Concerning the principles of kamma and its results, Stream-enterers are convinced of them in a way that is firmly implanted in their hearts and can never be removed. At the same time, they have the same sort of firmly planted conviction in the Buddha’s Awakening and in the fact that the Dhamma is well-taught and capable of leading those who practice it to release from all suffering and discontent, step by step.

The principal truth of the laws of nature is that nothing in the world disappears without a trace. There is simply the continual change of every type of formation (sankhãra) which is not in its original, elemental form back into those original elements which constitute its own natural state. These basic elements then transform themselves from their original nature back into disguised forms, such as animals and beings. These beings, which are driven by the force of defilement and have differing senses of good and evil, must then be constantly performing good and bad actions (kamma). Their good and bad actions can’t be erased; and in the same way, the results of their actions – which those who do them will have to experience as pleasure and pain – can’t be erased either. Only those who have eliminated all seeds of becoming and birth from their hearts will be done with the problems of birth and death, because the doing of good and evil actions and the experiencing of their good and evil results have as their basic source the seeds of becoming and birth buried deep in the heart. Except in the cases where these seeds are removed, the principles of action or kamma lie beyond the power of people to affirm or negate them, in the same way that night and day lie beyond the sway of the events of the world.

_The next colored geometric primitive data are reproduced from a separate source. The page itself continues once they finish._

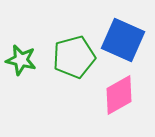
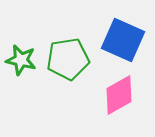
green pentagon: moved 6 px left, 2 px down; rotated 6 degrees clockwise
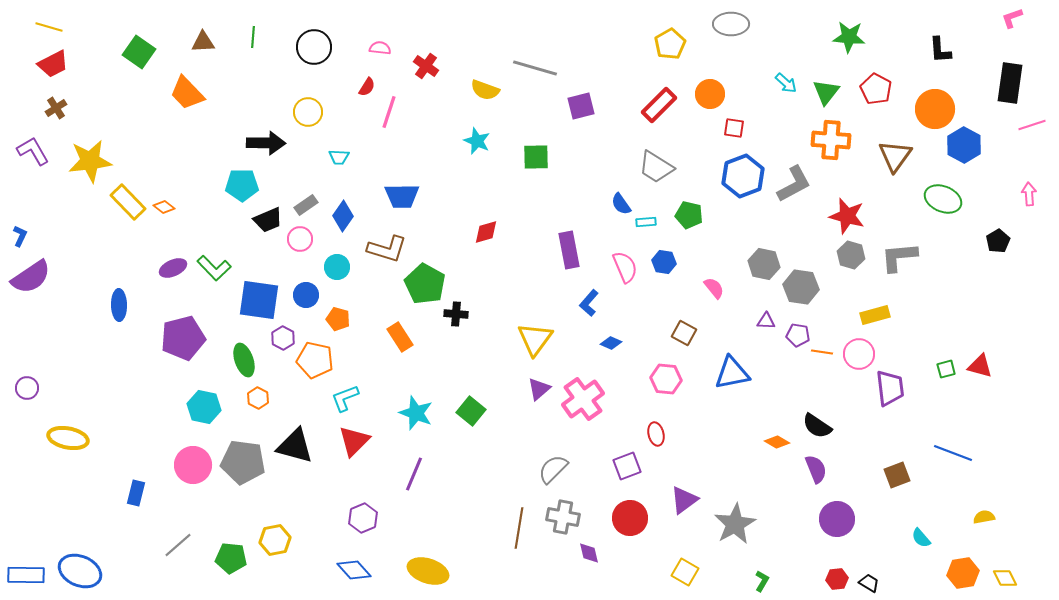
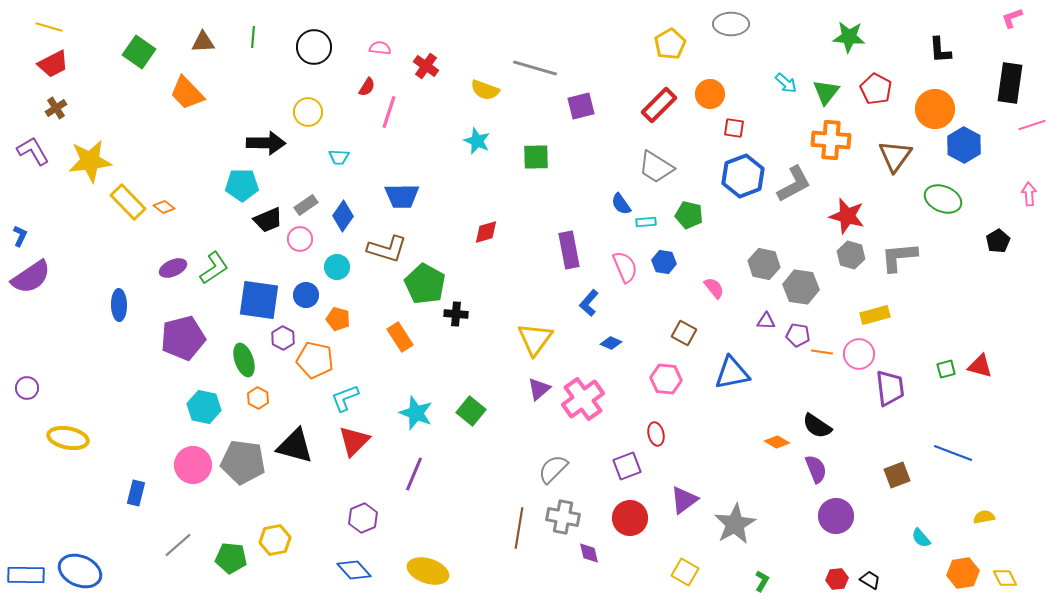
green L-shape at (214, 268): rotated 80 degrees counterclockwise
purple circle at (837, 519): moved 1 px left, 3 px up
black trapezoid at (869, 583): moved 1 px right, 3 px up
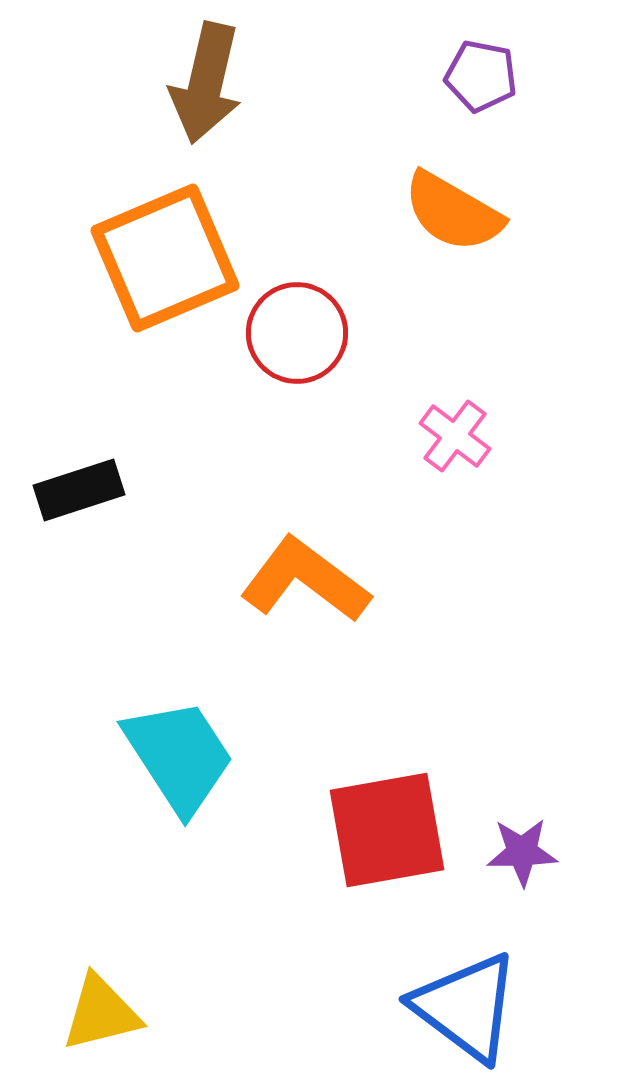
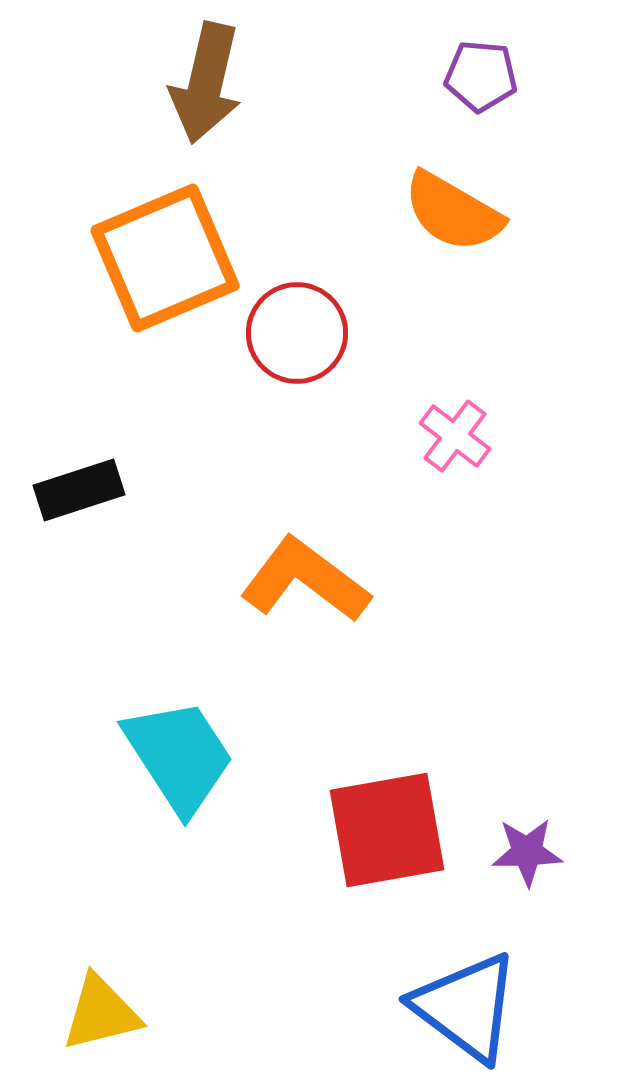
purple pentagon: rotated 6 degrees counterclockwise
purple star: moved 5 px right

The third fetter – sïlabbata-parãmãsa – is usually translated as fondling at precepts and practices. This fondling comes from the fact that one’s precepts and practices are undependable. To express this with an analogy to sons and daughters, the term ‘parãmãsa’ or fondling would apply to sons and daughters who can’t be trusted by their parents and who keep causing them worry and suffering. One example would be a daughter who doesn’t preserve her honour as a woman and reduces the worth of her sex. She likes to go out and attract men, selling before she buys. She falls for whoever admires her beauty and spends herself freely without a thought for her future value as a wife. Wherever she goes she leads men around on a string, like the strings of fish and crabs they sell in the market, but in the end this parãmãsa woman is the one who gets caught up on her own string. A daughter of this sort is called a parãmãsa daughter because men all over the place get to fondle her, her parents have to be burdened with scolding and teaching her over and over again, because she likes to engage in selling herself, which is a cause for shame and embarrassment to the family.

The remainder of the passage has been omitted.